現代作曲家を代表して、イエスの生涯を(未来永劫に)音楽で残そうとしている。この仕事を担当することの栄誉、誇りを背負って作曲したに違いない(と思わせる)充実した内容です。生涯に作曲した255本の映画の中の1本、今度はイエスの伝記ですか、ホイホイ……なんて軽いノリで書いたスコアでは、ない。
量産されるハリウッド大作の1本としてではなく、J・S・バッハの「マタイ受難曲」や「ヨハネ受難曲」を目指して(それらに匹敵するカンタータにするべく)この仕事に取り組んだに違いない……そんな気迫に圧倒される1作であります。
でも正直CD3枚は長いです。
続けて『西部開拓史』も聴いたけど、こちらも2枚組(Rhino盤)。
メイン・テーマの「I'm Bound for the Promised Land」は、『大空港』の「メインタイトル」と並ぶ名旋律で、開拓一家に歌い継がれていく「A Home in the Meadow 牧場の我が家」と共に、この2曲で映画全体を牽引。随所に民謡風の唄を散りばめているので退屈はしないけど(「When Johnny Comes Marching Home ジョニーが凱旋する時」も入ってますぜ)……やはり長い。
映画未使用のPlayback VersionとかAlternate Versionとか、オマケが10曲も付いていて、全部で2時間15分。
先の『偉大な生涯の物語』も約2時間15分。
併せて4時間30分。
そんな長時間、音楽に集中できる人なんて、そういないでしょう。
アルフレッド・ニューマン入門編としては、チャールズ・ゲルハルト指揮ナショナル・フィルの『Captain From Castille / Classic Film Scores of Alfred Newman』という極上のカバー演奏盤がRCAから出ていましたが、残念ながら現在廃盤。

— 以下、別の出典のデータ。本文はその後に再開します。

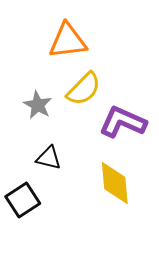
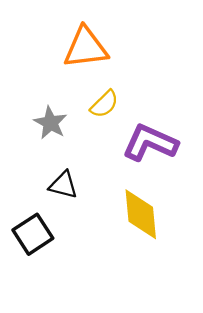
yellow semicircle: (84, 89) -> (104, 104), size x0.7

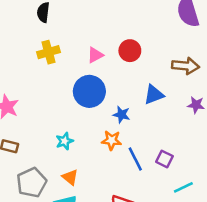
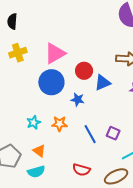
red circle: (130, 51) -> (84, 71), moved
pink triangle: (95, 55) -> (55, 53), size x1.6
orange star: (112, 140) -> (60, 124), moved

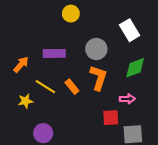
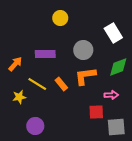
orange L-shape: (99, 78) -> (85, 76), turned -115

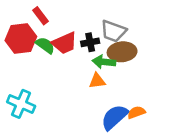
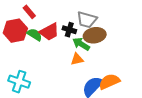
black cross: (90, 42) -> (69, 30), turned 32
green arrow: (104, 62) -> (81, 44), turned 30
orange semicircle: (136, 112) -> (109, 82), size x1.5

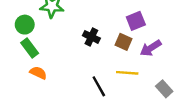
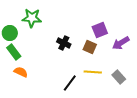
purple arrow: (151, 48) -> (121, 43), moved
black line: (99, 86) -> (70, 83), turned 66
gray rectangle: (164, 89) -> (119, 77), moved

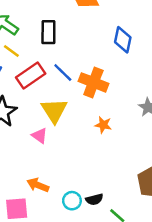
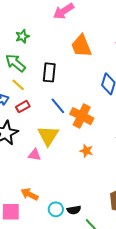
red rectangle: (31, 75) -> (23, 107), moved, size x0.6
pink triangle: (40, 136) -> (35, 155), turned -32

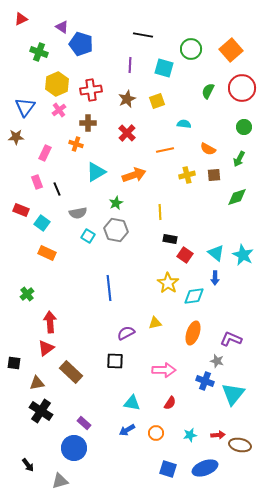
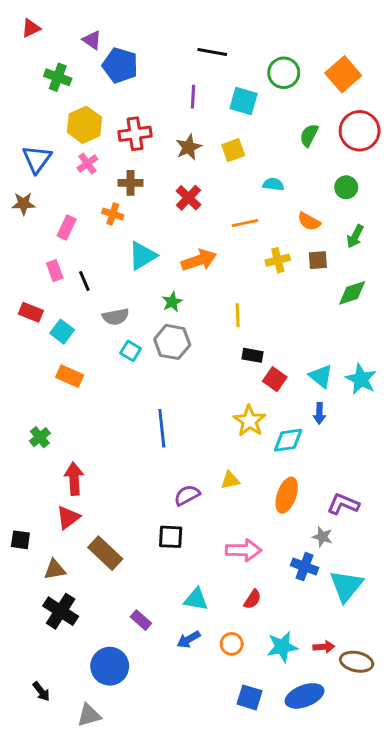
green circle: (244, 127) -> (346, 187), moved
purple rectangle: (84, 423) -> (141, 620), moved
cyan star: (190, 435) -> (282, 647), size x1.5

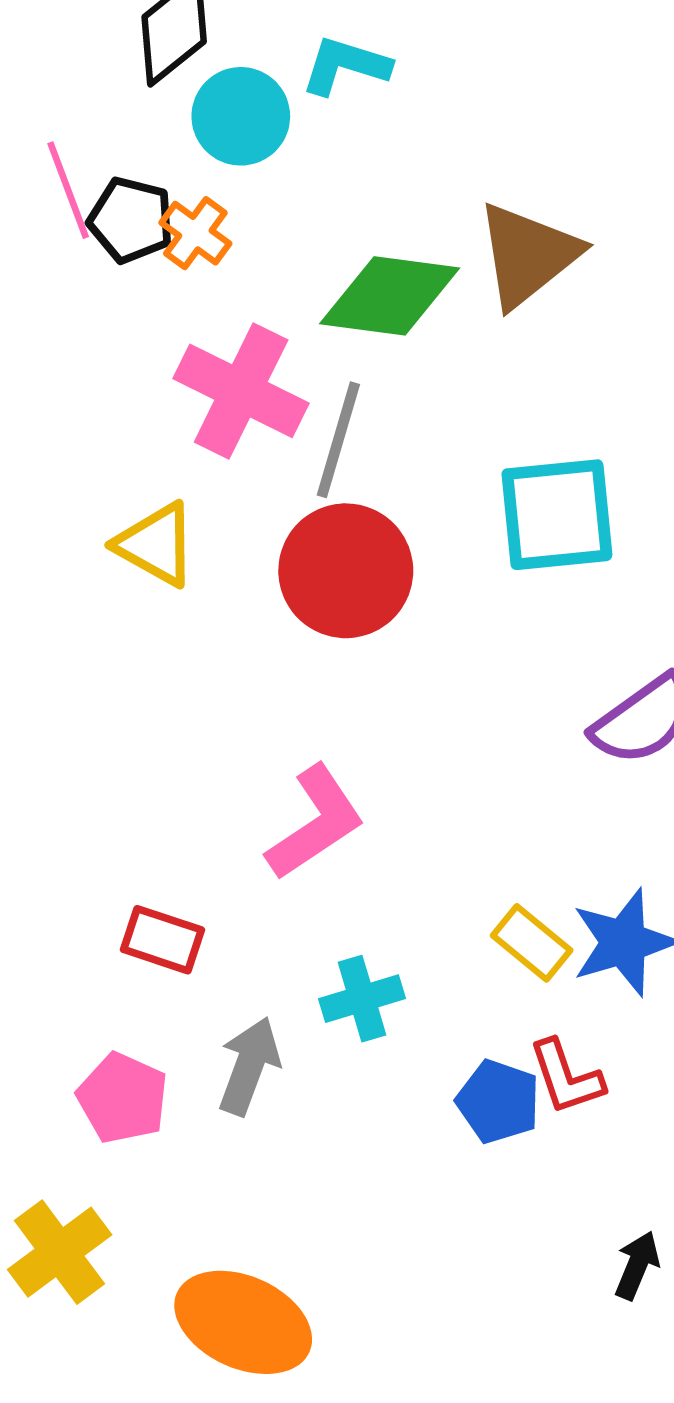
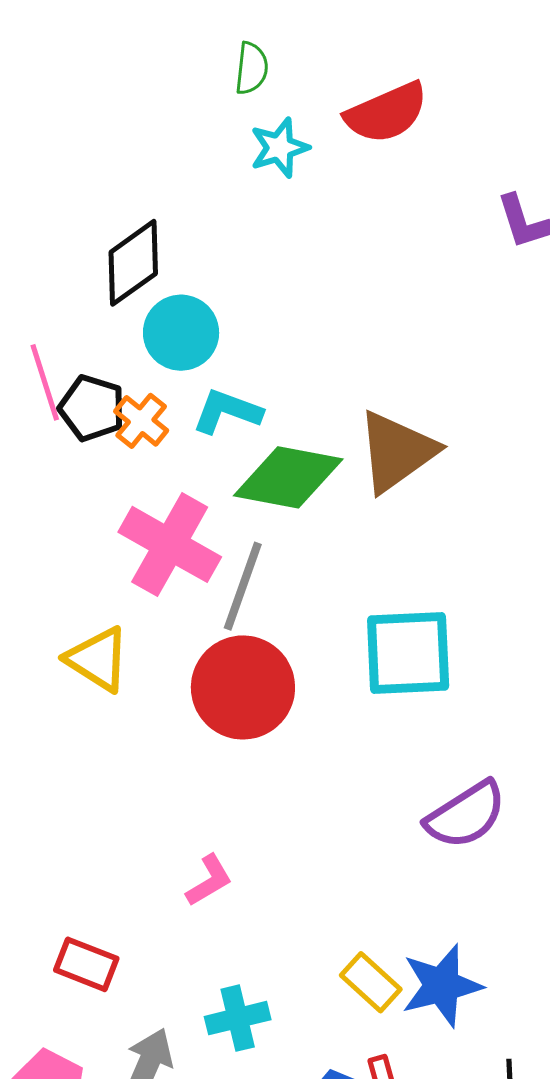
cyan L-shape: (346, 66) -> (227, 411), moved
pink L-shape: (315, 823) -> (209, 880), size x0.6

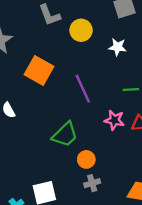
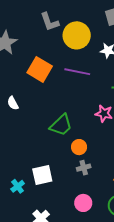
yellow circle: (81, 30) -> (77, 35), size x1.4
purple line: (83, 89) -> (77, 72), moved, turned -55

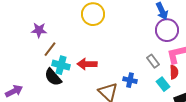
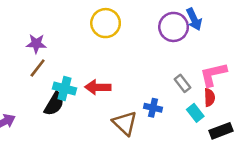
purple circle: (167, 30) -> (174, 27), moved
brown line: (50, 49) -> (38, 68), moved
black semicircle: (53, 77) -> (54, 104), turned -108

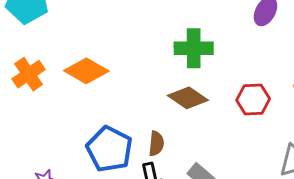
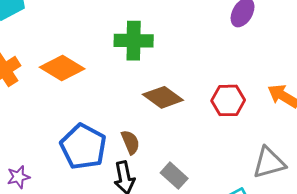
green cross: (194, 48) -> (134, 41), moved
brown semicircle: (156, 144) -> (130, 142), turned -30

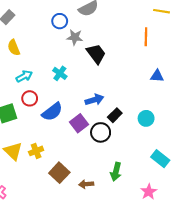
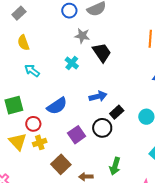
blue circle: (60, 21) -> (69, 11), moved
cyan cross: (60, 73) -> (72, 63), moved
cyan arrow: (24, 76) -> (32, 71), turned -119
red circle: (30, 98) -> (33, 124), moved
purple square: (79, 123) -> (77, 135), moved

現在入手が容易なコンピ盤としては、当サイトではお馴染みのSilva Screenから『Man of Galilee: The Essential Alfred Newman Film Music Collection』が出ています。
2本のキリスト関連映画『偉大な生涯の物語』と『聖衣』を元に、新たに編纂されたシンフォニック・カンタータ「Man of Galilee」(6曲:約31分)、『西部開拓史』組曲(5曲:約26分……但し「A Home in the Meadow」が網羅されていない)、他に『アンネの日記』組曲(4曲:約13分)とか……珍しいところでは『王国の鍵』序曲、『剃刀の刃』組曲など。
ま、興味のある方は聴いてみてください。